VM won't launch: Found evil handle to budding VM

[cbezault]

Hi all,

After a reboot I can no longer launch any VMs. It seems to be an issue due to some security features in Virtualbox. I've looked through the hardening troubleshooting HowTo and nothing there seemed to shed light on why this is actually happening. Any help would be greatly appreciated, the logs are attached.

The error is as follows:
Failed to open a session for the virtual machine USNY-W7PC309-RHEL65.

The virtual machine 'USNY-W7PC309-RHEL65' has terminated unexpectedly during startup with exit code 1 (0x1).

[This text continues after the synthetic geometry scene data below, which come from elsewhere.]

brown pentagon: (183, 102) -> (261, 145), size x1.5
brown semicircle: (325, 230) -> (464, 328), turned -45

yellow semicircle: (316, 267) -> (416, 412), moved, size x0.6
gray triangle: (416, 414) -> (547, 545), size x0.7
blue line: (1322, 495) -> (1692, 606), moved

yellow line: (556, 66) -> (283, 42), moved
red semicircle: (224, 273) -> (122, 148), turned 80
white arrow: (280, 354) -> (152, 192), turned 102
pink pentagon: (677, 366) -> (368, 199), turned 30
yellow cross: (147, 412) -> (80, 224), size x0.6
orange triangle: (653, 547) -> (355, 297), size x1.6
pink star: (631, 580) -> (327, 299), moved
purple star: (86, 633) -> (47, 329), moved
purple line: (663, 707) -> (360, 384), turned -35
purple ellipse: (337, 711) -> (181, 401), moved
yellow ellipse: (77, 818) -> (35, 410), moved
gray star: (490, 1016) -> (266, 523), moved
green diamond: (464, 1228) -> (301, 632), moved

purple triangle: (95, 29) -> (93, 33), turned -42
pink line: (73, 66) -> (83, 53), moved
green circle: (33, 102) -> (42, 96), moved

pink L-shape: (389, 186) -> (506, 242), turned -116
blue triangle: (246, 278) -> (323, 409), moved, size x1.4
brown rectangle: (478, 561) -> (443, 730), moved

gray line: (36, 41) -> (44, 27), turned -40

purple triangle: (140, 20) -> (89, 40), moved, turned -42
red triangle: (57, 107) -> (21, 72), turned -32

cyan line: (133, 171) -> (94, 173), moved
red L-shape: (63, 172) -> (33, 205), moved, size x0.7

More details may be available in 'C:\Users\Curtis.Bezault\VirtualBox VMs\USNY-W7PC309-RHEL65\Logs\VBoxHardening.log'.

Result Code: E_FAIL (0x80004005)
Component: MachineWrap
Interface: IMachine {b2547866-a0a1-4391-8b86-6952d82efaa0}

[mpack]

FAQ: Diagnosing VirtualBox Hardening Issues.

[cbezault]

Hi mpack,

That's the HowTo I went through already when trying to diagnose my issue.

Since I didn't mention it before here is my system info:

Host: Windows 7
Guest: RHEL 6.5
Virtualbox: v5.1.24-117012

I already tried running the scannow command as is suggested if the error code is 0x1, didn't seem to help.

Thanks

[mpack]

I already tried running the scannow command as is suggested if the error code is 0x1, didn't seem to help.

That was only one suggestion. The FAQ has several other things to try.

[cbezault]

If you're referring to restarting the host, turning off any anti-virus and reinstalling as an administrator I've already followed all those steps.

[mpack]

I'm referring to uninstalling the antivirus, then rebooting the host from a power off. Then running "sfc / scannow", then providing a new log with these new conditions if you still have a problem. And ps. I don't need everything in the logs folder this time, just the hardening log is enough.

[cbezault]

Okay, I had already done all those steps but I did them again. I also upgraded my version of Virtual Box to version 5.1.28-117968 and followed all the steps again.

Here's the log.

[mpack]

From the latest log.

1338.2ff4: ProductName: Trend Micro Eyes
1338.2ff4: ProductVersion: 7.0
1338.2ff4: FileVersion: 7.0.0.1126
1338.2ff4: SpecialBuild: 1126
1338.2ff4: PrivateBuild: Build 1126 - 3/31/2017
1338.2ff4: FileDescription: TrendMicro Common Module
...
1338.2ff4: ProductName: Trend Micro AEGIS
1338.2ff4: ProductVersion: 2.976
1338.2ff4: FileVersion: 2.976.0.1207
1338.2ff4: SpecialBuild: 1207
1338.2ff4: PrivateBuild: Build 1207 - 6/23/2017
1338.2ff4: FileDescription: TrendMicro Activity Monitor Module

And many others. Your antivirus is still there.

[cbezault]

Ok, thanks for the heads up on that. I thought I uninstalled the software but it looks like it gets reinstalled every time I login (thanks IT).
Didn't even notice that it was reinstalled until you pointed that out, thanks.

I'll see if I can get rid of it permanently. I'll mark the thread as resolved if it fixes the issue.

Thanks again

[mpack]

You can tell your IT people that you aren't suggesting doing away with AV, but you do need to test whether disabling it completely allows VirtualBox to run.